Yvonne Olund appeals the judgment of the district court1 upholding the Secretary's decision to deny her disability insurance benefits and a period of disability. Olund is a forty-one-year-old woman who alleges she became disabled in 1988 due to multiple sclerosis. We conclude the Secretary's decision was supported by substantial evidence and affirm. See Browning v. Sullivan, 958 F.2d 817, 821 (8th Cir. 1992).
Olund first argues that the administrative law judge (ALJ) incorrectly determined her multiple sclerosis did not meet the Listing of Impairments Secs. 11.09, 11.04(B) found at 20 C.F.R. Part 404, Subpart P, Appendix 1 (1994). We conclude the ALJ did not err because, according to her treating physicians, her overall reflexes and motor findings were within normal limits and thus did not appear to be substantially disturbed. Contrary to Olund's assertions, the ALJ's decision did discuss Olund's gross motor impairments, such as her ability to walk on her heels and toes and do tandem walking, and her ability to lift and carry.

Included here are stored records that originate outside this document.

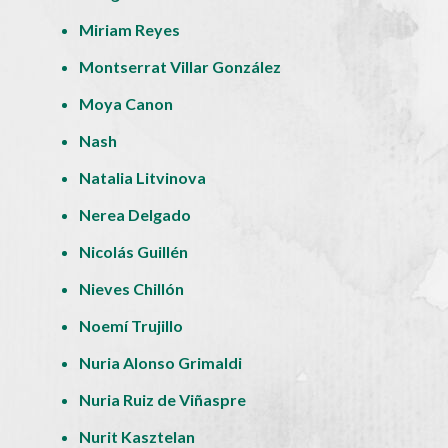
Miriam Reyes
Montserrat Villar González
Moya Canon
Nash
Natalia Litvinova
Nerea Delgado
Nicolás Guillén
Nieves Chillón
Noemí Trujillo
Nuria Alonso Grimaldi
Nuria Ruiz de Viñaspre
Nurit Kasztelan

Olund also argues the ALJ failed to consider her impairments in combination. We disagree. The ALJ did consider her impairments in combination when determining whether they equalled any of the listed impairments, and he specifically relied on the medical assessment of her treating physician who analyzed Olund's work abilities in light of the various combined impairments. See 20 C.F.R. Sec. 404.1523. In addition, the ALJ did not substitute his judgment for that of Olund's doctors but instead relied on their medical findings to craft his hypothetical and support his credibility determinations. Cf. Ness v. Sullivan, 904 F.2d 432, 435 (8th Cir. 1990).
Finally, the ALJ laid out the factors set forth in Polaski v. Heckler, 739 F.2d 1320, 1322 (8th Cir. 1984), in his decision and went through an analysis of Olund's daily activities, her functional restrictions as reported by treating physicians, and her medications and their common side effects, and he noted the fact that she did not seek treatment for her ailments until a year after she stopped working and did not seek treatment for her headaches until several years after she ceased working. See Baker v. Secretary of Health & Human Servs., 955 F.2d 552, 555-56 (8th Cir.

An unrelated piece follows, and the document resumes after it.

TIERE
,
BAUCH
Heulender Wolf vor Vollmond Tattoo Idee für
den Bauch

1992). Although Olund complained of pain and fatigue, her own treating physicians opined that she was still capable of working. See Thompson v. Bowen, 850 F.2d 346, 349 (8th Cir. 1988) (substantial weight should be given to treating physician's opinion). An additional medical evaluation Olund submitted after the ALJ's opinion was issued does not change the outcome. See Nelson v. Sullivan, 966 F.2d 363, 366 (8th Cir. 1992) (if Appeals Council considers new evidence but declines to review case, this court reviews ALJ decision and determines whether there is substantial evidence, which now includes new evidence, to support ALJ's decision). Upon careful review of the record, we find the Secretary's decision was supported by substantial evidence.
Accordingly, the district court's judgment is affirmed.
As of March 31, 1995, the Social Security Administration became an independent agency from the Department of Health and Human Services. Therefore, the court has substituted Shirley S. Chater for Donna E. Shalala pursuant to Fed. R. App. P. 43(c)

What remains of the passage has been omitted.